3 Horrible Reasons to Buy a Stock
Investing is very much a learning journey. Along the way, we are bound to make mistakes that we can learn from. I am no different, as my investment journey has been peppered with mistakes. Some of these mistakes can be attributed to buying shares for the wrong reasons. This has led to avoidable losses, which have eaten away my overall profits.
Based on my experience, there are three particularly horrible reasons to buy a stock and they are presented below.
Horrible Reason 1: A friend or broker recommended it
How often have we found ourselves in a situation where someone tells us the best stock picks at that time? We get excited and jump on the bandwagon once we get home, not doing the proper due diligence that all investments should in fact require.
This is especially true if we consider the “hot tip” to be from a reliable source such as our broker or banker. But this could be even more dangerous as brokers and bankers usually can gain from investors purchasing stocks on their platform.
As investors, we should be wary of hot tips, especially if the source has clear conflicts of interest. Therefore, with any recommendation, we should do our own research before making an investment decision.
Horrible Reason 2: Company reports good short-term results
Short-term results can often overshadow a company’s overall business. This can be due to one-off gains or a temporary positive business climate that are short-lived.
Such scenarios can often tempt an investor to buy into a company that may, in fact, be a terrible long-term investment. As always, we should get a better understanding of the overall story of the company before making such a rash decision.
Horrible Reason 3: Because a company is ‘cheap’
Some investors scour the depths of the market looking for companies that are trading at 52-week lows or have a valuation multiple that is way below the average stock.
However, there is often a legitimate reason why these companies are trading so cheaply. This can often be due to poor business models, shrinking industries or poor and untrustworthy management teams.

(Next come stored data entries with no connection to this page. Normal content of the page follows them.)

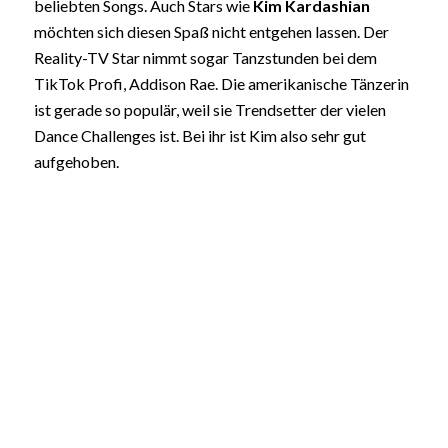
beliebten Songs. Auch Stars wie
Kim Kardashian
möchten sich diesen Spaß nicht entgehen lassen. Der
Reality-TV Star nimmt sogar Tanzstunden bei dem
TikTok Profi, Addison Rae. Die amerikanische Tänzerin
ist gerade so populär, weil sie Trendsetter der vielen
Dance Challenges ist. Bei ihr ist Kim also sehr gut
aufgehoben.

Before buying a ‘cheap’ company, we should ensure we do not get fooled (with a small “f”) into buying a terrible company, albeit at a cheap price as they might be poor long term investments.
The Foolish bottom line
Investing in stocks require looking at a multitude of factors. The three reasons mentioned here can be attributed to investors concentrating too much on a single piece of information, resulting in a poor investment decision. As investors, we need to have a clear view of the bigger picture of the company’s fundamentals and valuations, or we could end up making an investment mistake.